China's window of opportunity to stop the spread of bird flu is narrowing, the World Health Organisation (WHO) said, while the country stepped up checks on poultry nation-wide for signs of the deadly virus.
That window closed a bit more on Saturday, when China announced two new areas suspected of having cases of bird flu - one in the central province of Hubei and one in the southern province of Guangdong.
China confirmed outbreaks in the provinces of Hubei and Hunan to be the lethal H5N1 strain of avian influenza on Friday, and announced four new areas of suspected infection - two in Anhui province, one in Guangdong and one in the city of Shanghai.

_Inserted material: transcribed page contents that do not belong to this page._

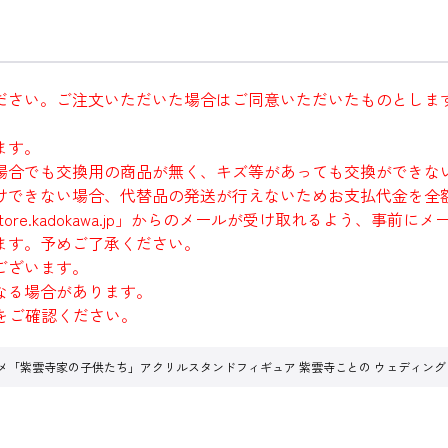
ださい。ご注文いただいた場合はご同意いただいたものとしま
ます。
場合でも交換用の商品が無く、キズ等があっても交換ができな
けできない場合、代替品の発送が行えないためお支払代金を全
re.kadokawa.jp」からのメールが受け取れるよう、事前
ます。予めご了承ください。
ございます。
なる場合があります。
をご確認ください。
ニメ「紫雲寺家の子供たち」アクリルスタンドフィギュア 紫雲寺ことの ウェディングビキ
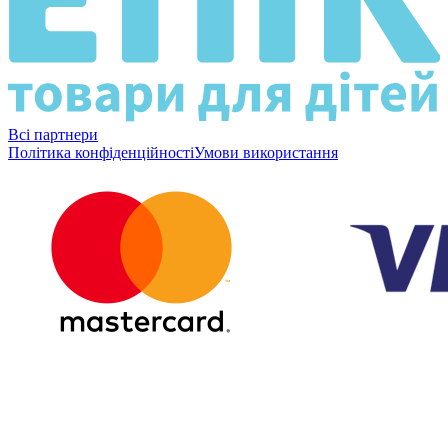
Всі партнери
Політика конфіденційності
Умови використання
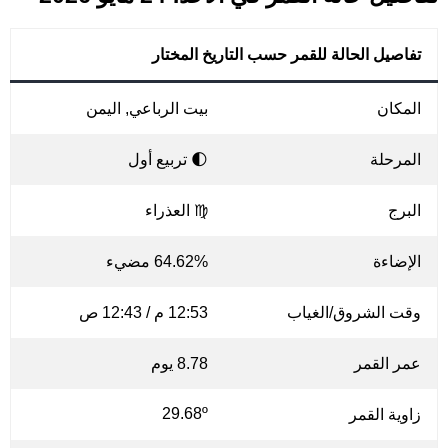
تفاصيل الحالة للقمر حسب التاريخ المختار
المكان
بيت الرباعي, اليمن
المرحلة
🌓 تربيع أول
البرج
♍ العذراء
الإضاءة
64.62% مضيء
وقت الشروق/الغياب
12:53 م / 12:43 ص
عمر القمر
8.78 يوم
29.68º
زاوية القمر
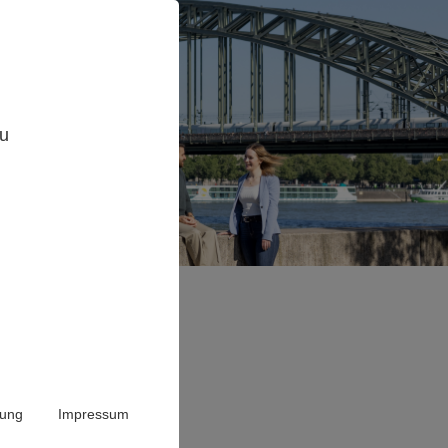
,
zu
rung
Impressum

"We have repeatedly said there is a brief window of opportunity to act within China. This latest news strongly suggests that the window is getting smaller with each passing day," said WHO disease surveillance specialist Julie Hall.
Earlier this week, China confirmed an outbreak in the southern region of Guangxi bordering Vietnam. Bird flu has spread rapidly to 10 Asian countries, killing at least eight people in Thailand and Vietnam.
Chinese authorities have been culling poultry within three km (two miles) of infected farms, vaccinating birds within five km (three miles) and established national command headquarters, headed by Vice Premier Hui Liangyu, to battle the disease.
On Saturday China also halted exports from Anhui, Guangdong and Shanghai, following bans on shipments abroad from the other infected areas.
On the outskirts of China's financial hub, Shanghai, teams of inspectors descended on villages and markets without warning on Friday, residents said, seizing tens of thousands of fowl, spraying disinfectant and burning piles of bird dung.
At least 20,000 chickens had been culled in a single day at the Sanguantang Fowl and Egg Market, Shanghai's largest wholesale poultry trading station in an outlying north-eastern district of the densely populated city of 16 million, workers told Reuters.
At one village in the southern district of Nanhui, focus of Shanghai's suspected bird flu outbreak, residents complained of heavy-handed health officials who grabbed chickens without mention of compensation. "All our chickens were fine. There was nothing wrong with them. Look at me, do I look sick to you?" protested farmer Lao Gu.
"We've lost tens of thousands of yuan. It's the Party's fault."
The WHO was concerned about the environmental impact of the bird culls and urged that people involved "take suitable safety precautions" to help prevent the possibility of human infection. There have been no cases of people catching bird flu in China.